Oscillon stability: (a) The ratio of the remnant GP energy of the oscillon to that of the initial state at $t=15T_0$ as a function of ${\omega }_{\mathrm{imp}}$ and $\nu$ (see text). (b) The relative frequency as a function of ${\omega }_{\mathrm{imp}}$ and $\nu$. The upper green regions in (a) and (b) indicate where the SG breather initial condition cannot be imprinted. The unstable (black) region in (a) corresponds to the lower green region in (b), as ${\omega }_{\mathrm{meas}}$ is undefined.

Figure 5

Collision of two Josephson vortices ($\nu =0.005$): (a) The density profile of the two superposed atomic fields, $|{\psi }_1+{\psi }_2{|}^2$. (b) The spatial distribution of the relative phase, ${\varphi }_1-{\varphi }_2$. The two countermoving Josephson vortices with velocities $v=\pm 0.1$ collide at the instant $t=800$ forming an oscillon. As shown in (a), the quasibreather continuously radiates Bogoliubov sound waves to the background superfluid, causing an up-chirp of the oscillon's oscillation frequency.

Figure 6

Dynamics following a Gaussian phase imprint as described in the text.
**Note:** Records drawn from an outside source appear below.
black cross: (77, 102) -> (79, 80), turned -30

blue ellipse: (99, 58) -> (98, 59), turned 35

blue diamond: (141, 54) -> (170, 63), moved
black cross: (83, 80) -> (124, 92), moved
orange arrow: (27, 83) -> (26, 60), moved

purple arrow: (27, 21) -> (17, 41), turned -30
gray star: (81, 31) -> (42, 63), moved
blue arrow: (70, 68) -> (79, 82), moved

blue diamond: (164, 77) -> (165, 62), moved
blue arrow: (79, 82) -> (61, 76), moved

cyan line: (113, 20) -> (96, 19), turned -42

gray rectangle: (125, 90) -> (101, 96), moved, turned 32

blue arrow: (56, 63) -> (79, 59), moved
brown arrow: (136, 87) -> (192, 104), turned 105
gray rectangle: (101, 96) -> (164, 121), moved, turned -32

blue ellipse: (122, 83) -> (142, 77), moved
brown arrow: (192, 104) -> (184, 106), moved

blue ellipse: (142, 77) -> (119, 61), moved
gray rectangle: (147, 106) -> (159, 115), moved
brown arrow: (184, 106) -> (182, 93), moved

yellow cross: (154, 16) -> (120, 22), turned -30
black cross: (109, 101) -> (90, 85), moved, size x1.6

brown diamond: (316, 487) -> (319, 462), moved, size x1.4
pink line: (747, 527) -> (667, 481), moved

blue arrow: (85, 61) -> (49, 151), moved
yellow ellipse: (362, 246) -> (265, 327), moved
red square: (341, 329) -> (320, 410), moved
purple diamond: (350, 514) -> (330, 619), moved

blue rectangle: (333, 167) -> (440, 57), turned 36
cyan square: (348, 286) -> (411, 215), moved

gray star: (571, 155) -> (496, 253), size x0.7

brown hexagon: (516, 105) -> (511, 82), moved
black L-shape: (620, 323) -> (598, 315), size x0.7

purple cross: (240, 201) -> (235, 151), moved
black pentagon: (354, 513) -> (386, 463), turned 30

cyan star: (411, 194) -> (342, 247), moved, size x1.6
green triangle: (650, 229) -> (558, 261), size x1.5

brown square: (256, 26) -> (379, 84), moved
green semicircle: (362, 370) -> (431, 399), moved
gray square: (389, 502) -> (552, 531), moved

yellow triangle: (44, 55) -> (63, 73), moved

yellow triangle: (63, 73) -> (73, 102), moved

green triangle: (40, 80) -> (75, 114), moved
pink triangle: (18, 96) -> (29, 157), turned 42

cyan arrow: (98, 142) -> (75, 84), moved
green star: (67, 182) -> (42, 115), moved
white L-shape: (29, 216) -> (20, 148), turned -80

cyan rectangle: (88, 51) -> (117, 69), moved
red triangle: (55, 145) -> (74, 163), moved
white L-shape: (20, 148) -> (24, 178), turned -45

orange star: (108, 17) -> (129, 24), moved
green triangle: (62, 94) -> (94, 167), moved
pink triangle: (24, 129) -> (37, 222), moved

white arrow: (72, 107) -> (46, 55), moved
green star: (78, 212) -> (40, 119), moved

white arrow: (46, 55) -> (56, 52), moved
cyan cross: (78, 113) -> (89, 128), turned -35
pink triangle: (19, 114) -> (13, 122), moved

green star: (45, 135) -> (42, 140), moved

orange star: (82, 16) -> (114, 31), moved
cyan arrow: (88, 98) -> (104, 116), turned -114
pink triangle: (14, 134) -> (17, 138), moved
Panels (a) and (c) show the density profile of the superposition $|{\psi }_1+{\psi }_2{|}^2$, and (b) and (d) show the relative phase ${\varphi }_1-{\varphi }_2$ for two different sets of initial parameters: $u=2$, $\nu =0.01$, $\epsilon =0.2$ [(a) and (b)] and $u=10$, $\nu =0.5$, $\epsilon =0.2$ [(c) and (d)]. In both cases a long-lived breather is created as seen in the relative phase.